Records to use:
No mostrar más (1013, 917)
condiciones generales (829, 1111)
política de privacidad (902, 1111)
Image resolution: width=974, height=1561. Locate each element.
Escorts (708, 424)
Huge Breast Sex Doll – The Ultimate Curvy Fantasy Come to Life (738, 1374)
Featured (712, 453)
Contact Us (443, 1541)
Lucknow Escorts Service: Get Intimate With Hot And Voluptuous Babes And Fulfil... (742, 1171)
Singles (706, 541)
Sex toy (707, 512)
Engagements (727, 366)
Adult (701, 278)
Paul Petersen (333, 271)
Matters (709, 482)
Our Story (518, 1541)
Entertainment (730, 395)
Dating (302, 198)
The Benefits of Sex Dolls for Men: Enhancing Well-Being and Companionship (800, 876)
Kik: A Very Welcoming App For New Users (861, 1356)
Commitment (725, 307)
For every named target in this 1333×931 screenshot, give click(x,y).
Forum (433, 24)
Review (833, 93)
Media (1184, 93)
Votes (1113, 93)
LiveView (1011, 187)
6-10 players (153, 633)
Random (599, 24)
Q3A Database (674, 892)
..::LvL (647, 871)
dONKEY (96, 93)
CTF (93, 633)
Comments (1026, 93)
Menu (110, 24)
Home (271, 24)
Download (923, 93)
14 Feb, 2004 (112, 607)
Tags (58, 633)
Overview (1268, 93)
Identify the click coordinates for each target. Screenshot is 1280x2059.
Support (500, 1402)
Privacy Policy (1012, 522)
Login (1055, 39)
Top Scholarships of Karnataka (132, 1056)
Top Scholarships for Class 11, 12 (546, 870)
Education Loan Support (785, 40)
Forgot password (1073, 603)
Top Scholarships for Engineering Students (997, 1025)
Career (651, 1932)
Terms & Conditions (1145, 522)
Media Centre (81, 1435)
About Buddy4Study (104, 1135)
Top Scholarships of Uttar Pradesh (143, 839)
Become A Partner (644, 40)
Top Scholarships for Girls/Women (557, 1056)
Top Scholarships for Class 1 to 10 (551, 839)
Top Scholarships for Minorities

Exercise description: Show the lines in the entries above that include the string "Scholarships".

Task solution:
Top Scholarships of Karnataka (132, 1056)
Top Scholarships for Class 11, 12 (546, 870)
Top Scholarships for Engineering Students (997, 1025)
Top Scholarships of Uttar Pradesh (143, 839)
Top Scholarships for Girls/Women (557, 1056)
Top Scholarships for Class 1 to 10 (551, 839)
Top Scholarships for Minorities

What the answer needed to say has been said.